As I’ve mentioned before in an earlier post, Passau is a beautiful Bavarian city in Germany where I’m living at the moment. The town is known as the Dreiflüssestadt or The City of Three Rivers because it is located at the meeting point of the Donau, Ilz and Inn. So without further ado, let me take you on a tour of the great sights of Passau!
St. Stephan’s Cathedral or Stephansdom is Passau’s most famous icon and stands at the highest point of the old town. In 1662 the cathedral was burnt down in The Great Fire and was then rebuilt in Baroque style by Italian architect Carlo Lurago.
The Stephansdom is also home to Europe’s largest cathedral organ, which is made with over 17,000 organ pipes! There is a organ concert every day at midday, which I still need to go and see.
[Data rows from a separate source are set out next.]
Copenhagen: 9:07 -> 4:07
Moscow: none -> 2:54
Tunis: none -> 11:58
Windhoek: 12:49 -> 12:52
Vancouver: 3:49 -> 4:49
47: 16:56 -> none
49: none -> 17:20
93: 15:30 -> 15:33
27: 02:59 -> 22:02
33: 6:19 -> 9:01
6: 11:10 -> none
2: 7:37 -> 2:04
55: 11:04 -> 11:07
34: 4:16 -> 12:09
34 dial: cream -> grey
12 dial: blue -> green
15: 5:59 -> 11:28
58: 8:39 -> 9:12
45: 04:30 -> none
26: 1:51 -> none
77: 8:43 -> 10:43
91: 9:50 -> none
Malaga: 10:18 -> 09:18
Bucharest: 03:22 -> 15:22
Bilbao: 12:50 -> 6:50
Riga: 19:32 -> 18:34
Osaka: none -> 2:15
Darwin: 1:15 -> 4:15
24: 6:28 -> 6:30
Next to the Stephansdom is the New Residence building (completed in 1730) which served as the palace of the prince bishops. The building was connected to Stephansdom, allowing the bishop to walk from his apartment right into the cathedral.
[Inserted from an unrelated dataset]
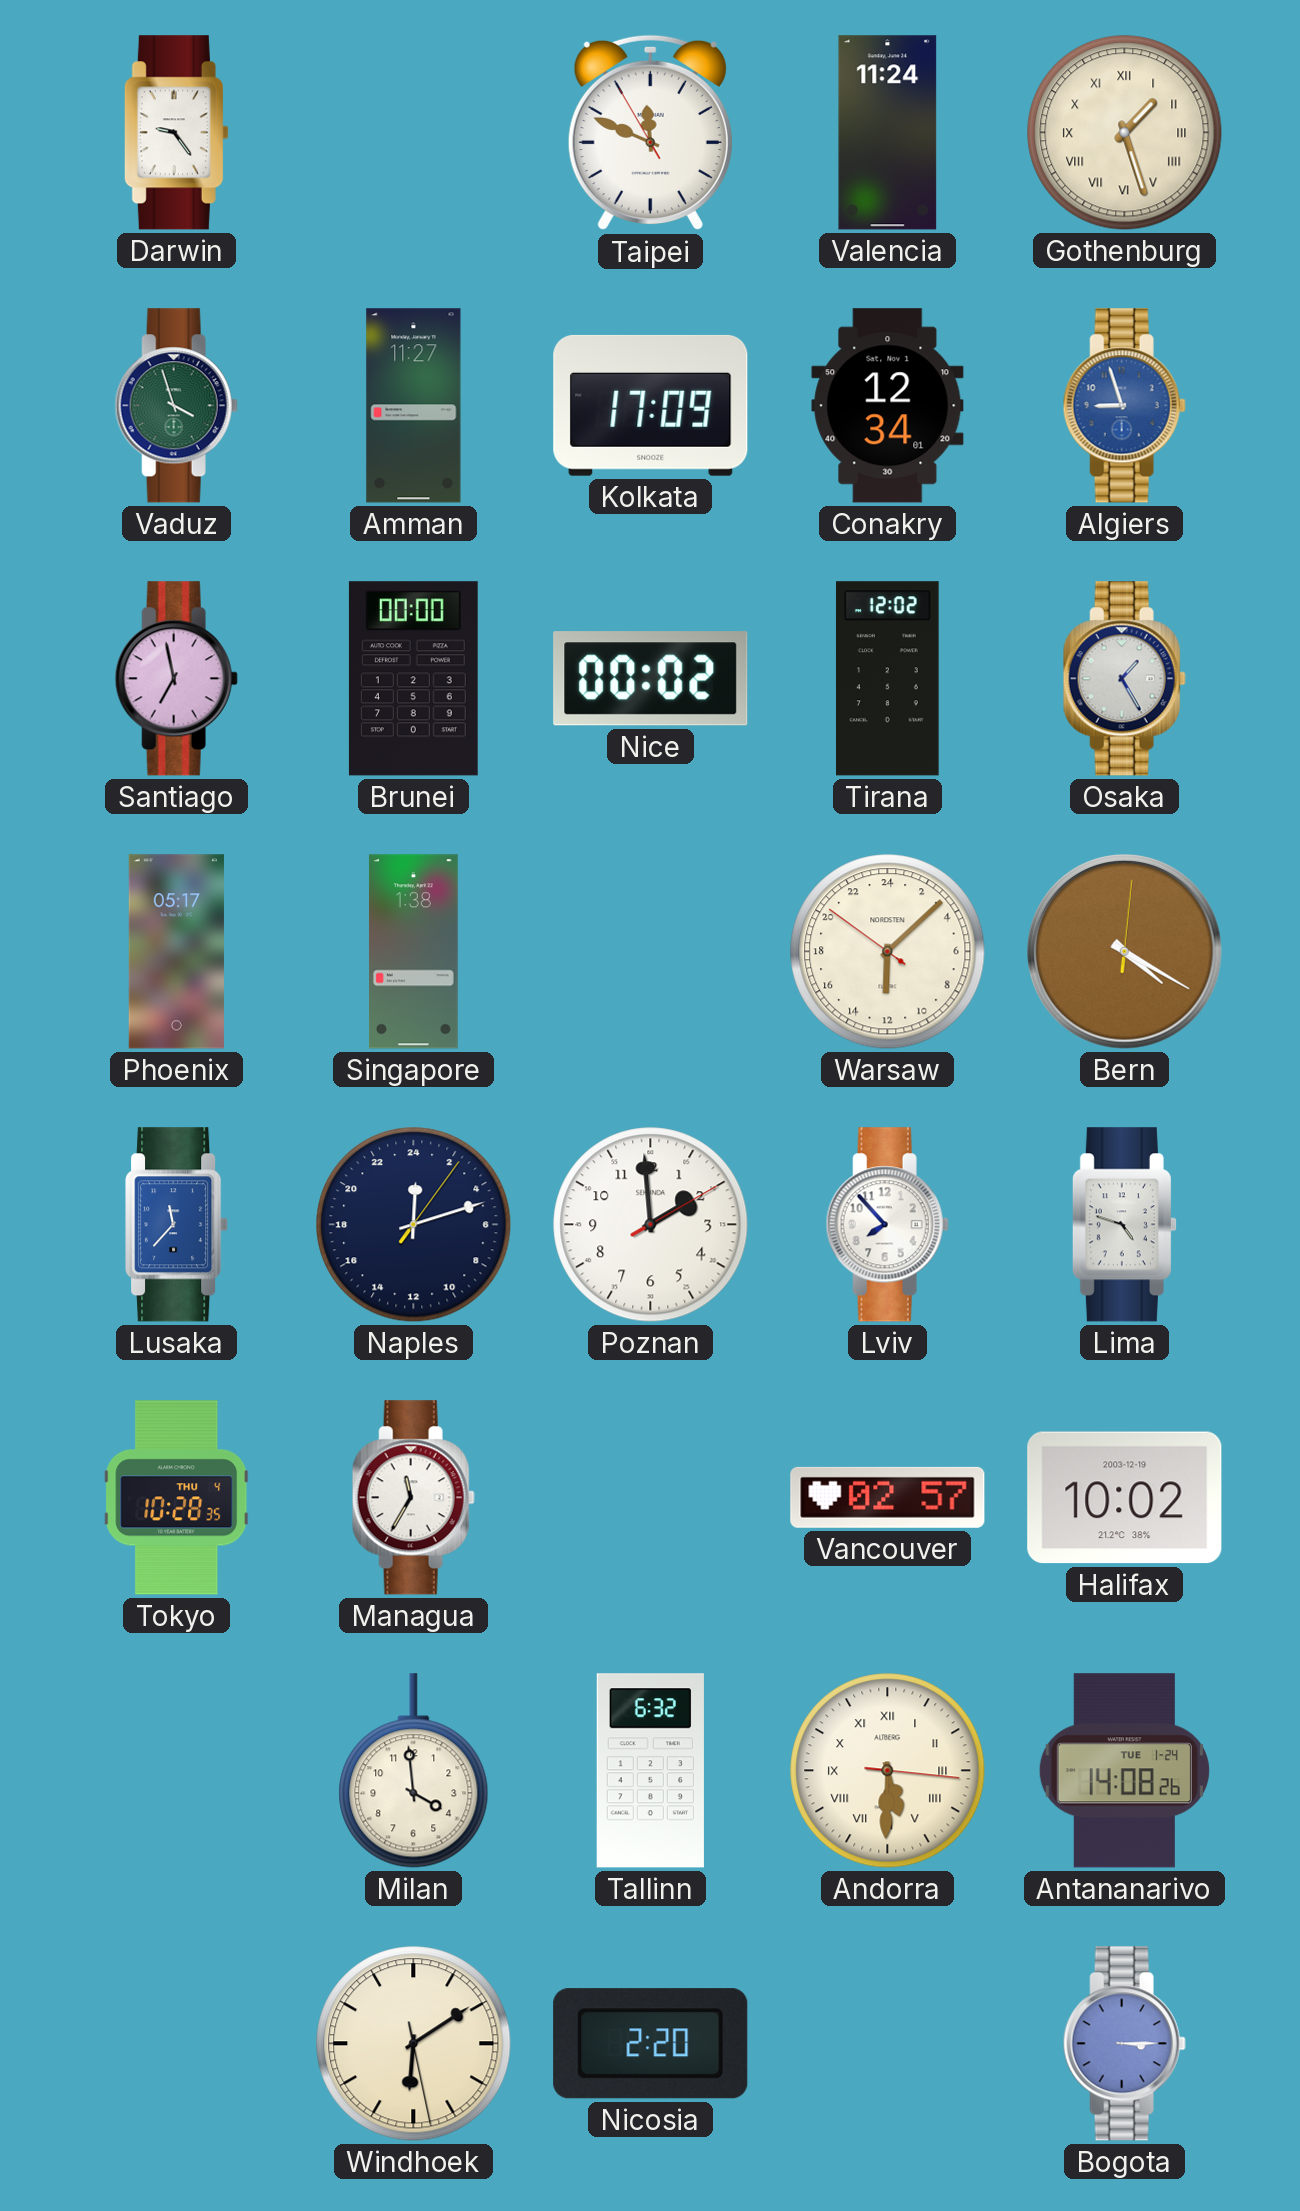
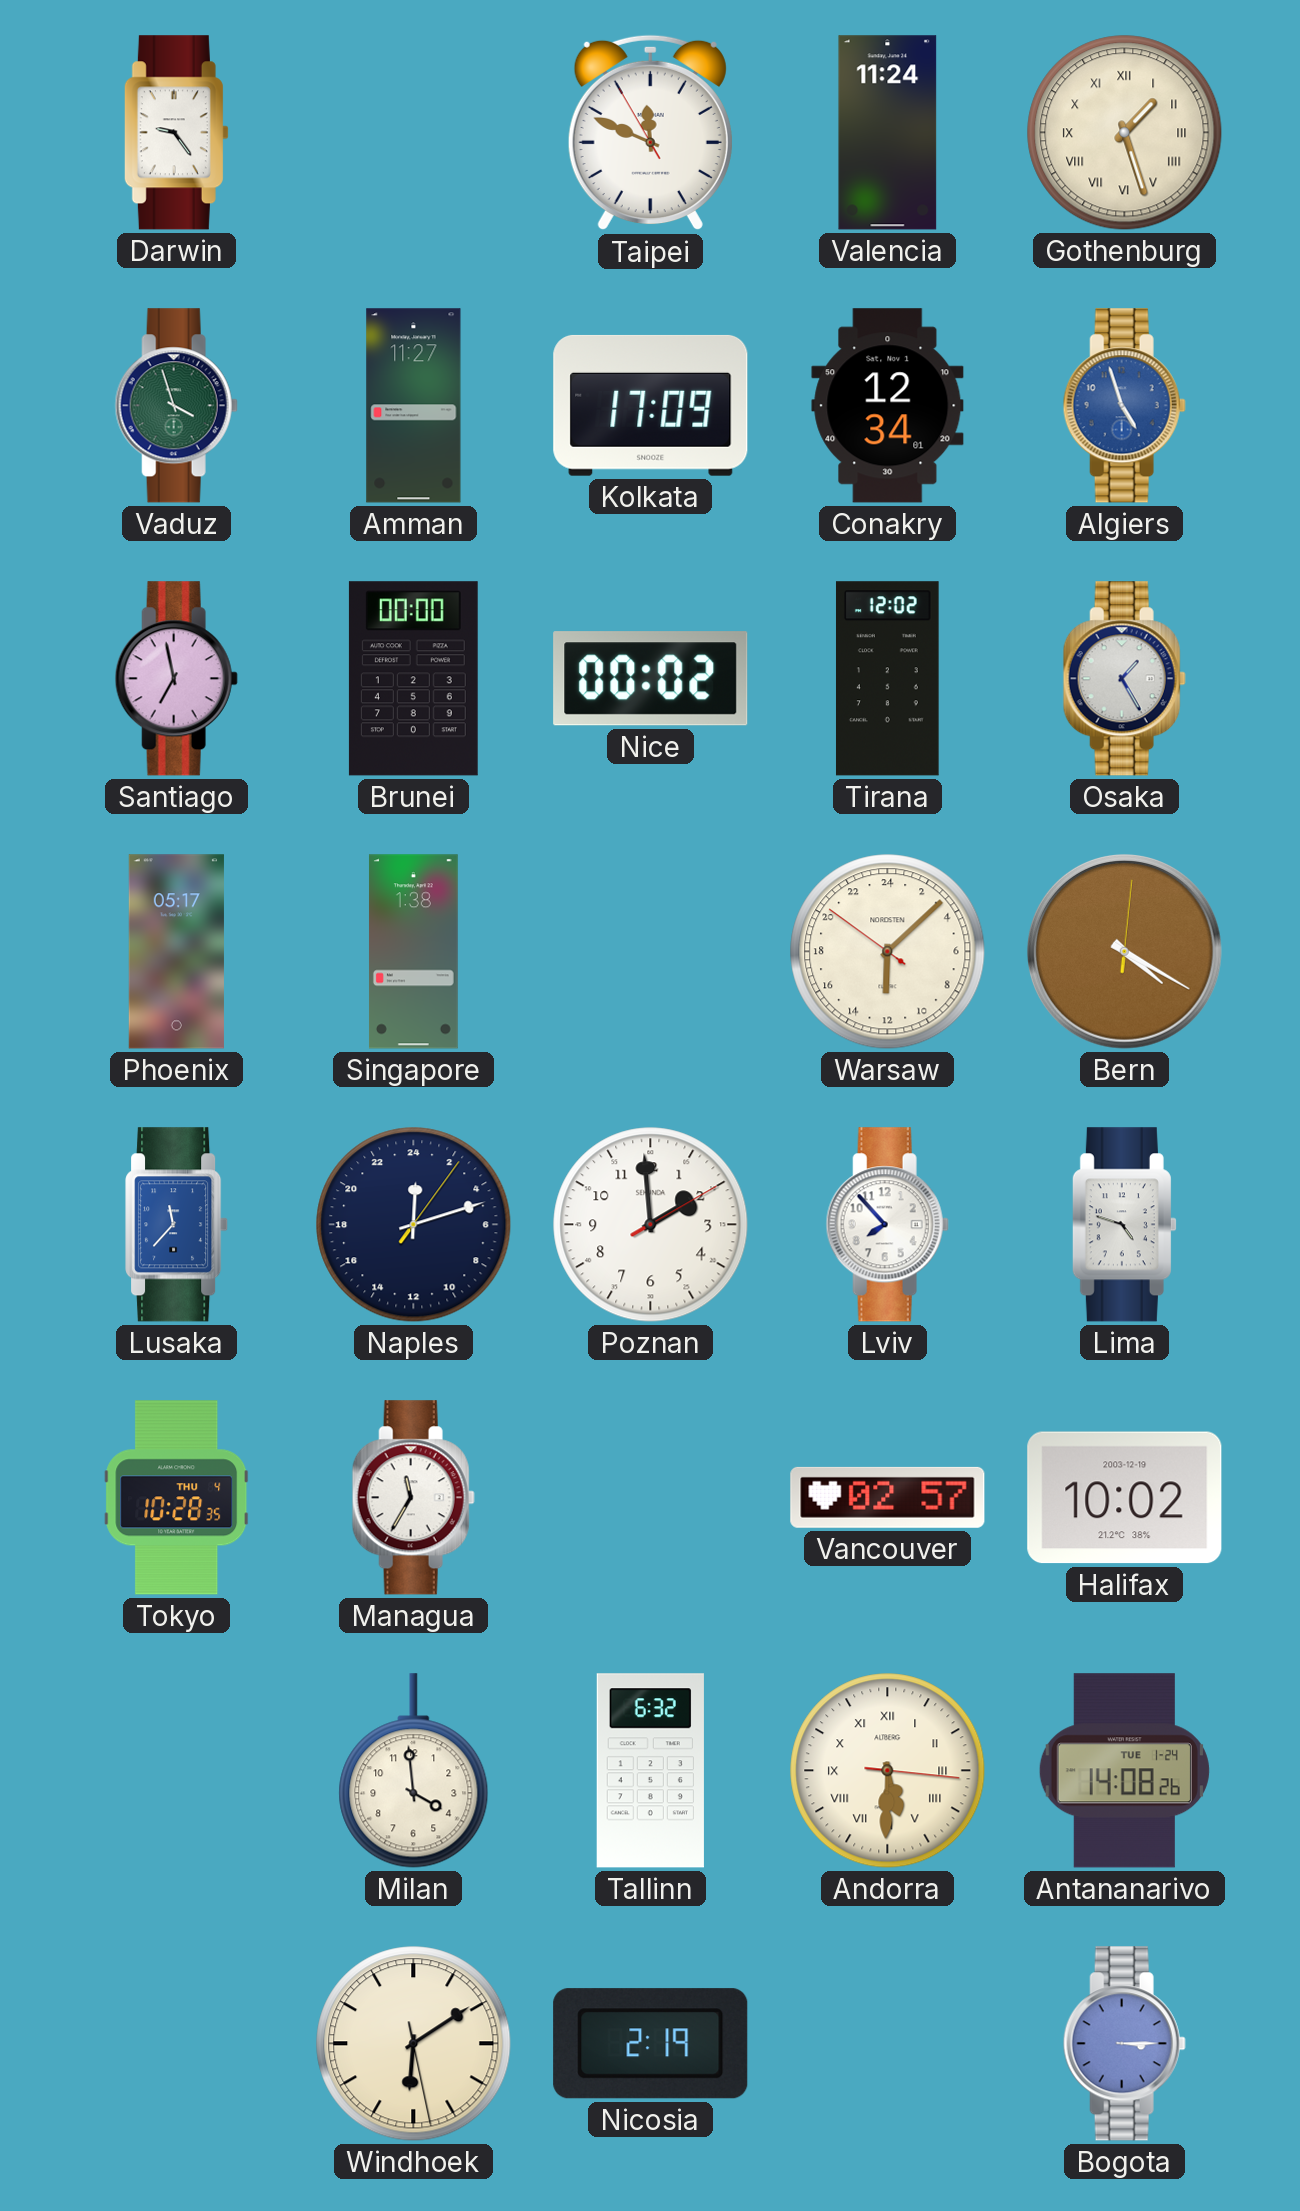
Algiers: 8:57 -> 4:57
Nicosia: 2:20 -> 2:19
The Passau Rathaus or Town Hall stands next to the Donau river and was built in neo-Gothic style in 1892. The square in front of the town hall (Rathausplatz) used to be a fish market.
From the Rathausplatz runs the famous street Höllgasse, also known as the Art Alley. The cobblestones are painted red and white and lead you to local artists’ galleries and workshops.
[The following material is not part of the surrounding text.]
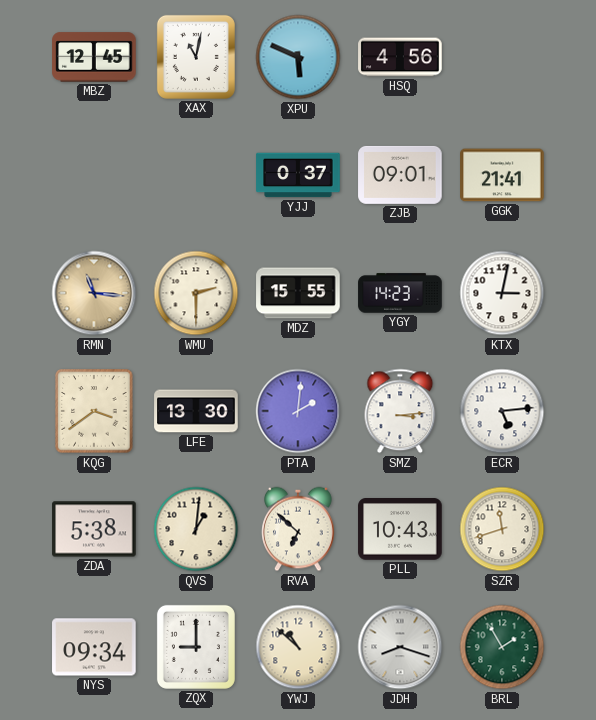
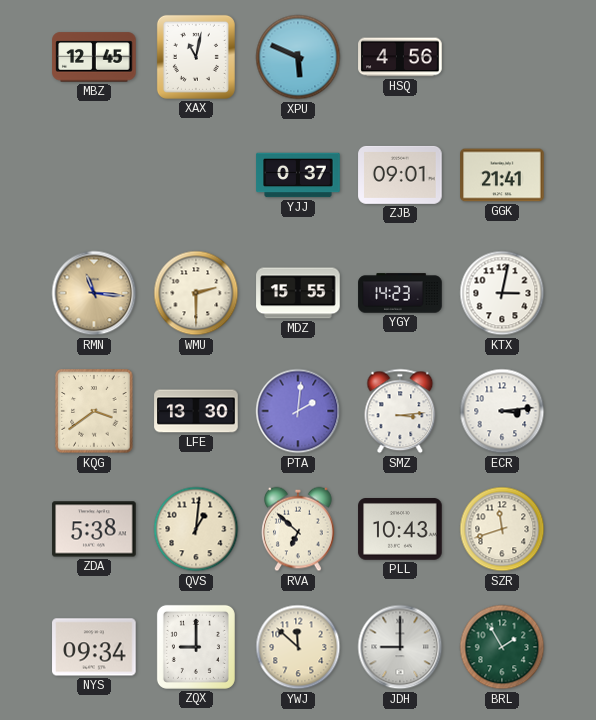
ECR: 5:14 -> 3:14
YWJ: 10:52 -> 11:52
JDH: 8:18 -> 9:00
The Höllgasse also intersects with the Kleine Messergasse or Little Knife Alley which commemorates the craft of bladesmith, which was native to Passau. Daggers and swords branded with the Passau Wolf were renowned for its fine quality until the 18th century.
St. Paul’s church was also built in Baroque style and stands next to the Paulusbogan or Arch of Paul, which is the oldest of the five extant gates into the city.
The fortress Veste Oberhaus was built in 1219 by the Prince Bishops of Passau so that they could control commerce across the rivers. Today it is a large museum, youth hostel and restaurant with an amazing view over the city.
The Veste Oberhaus museum showcases a lot of exhibits, one of them is called ‘White Gold’ and shows Passau’s position as the most important salt trading city in the Bavarian region in olden times.
Opposite the Veste Oberhaus in the Innstadt is the Mariahilf monastery (1627). The Pilgrims’ Stairs lead up to the Mariahilf, where pilgrims pray as they climb the 321 steps to the top. The pilgrimage church of Mariahilf became famous throughout Germany in 1683 after Emperor Leopold the First prayed there for victory over Turkish forces who had besieged Vienna.
Aside from all of the historic buildings and views, Passau is also famous for its university. Out of the Passau town population of around 50,000, about 11,000 of them are students at the University of Passau. The university is most well known for its Computer Science, Law and Cultural Studies departments.
So, did you enjoy the grand tour of Passau?
Is this somewhere you would like to visit?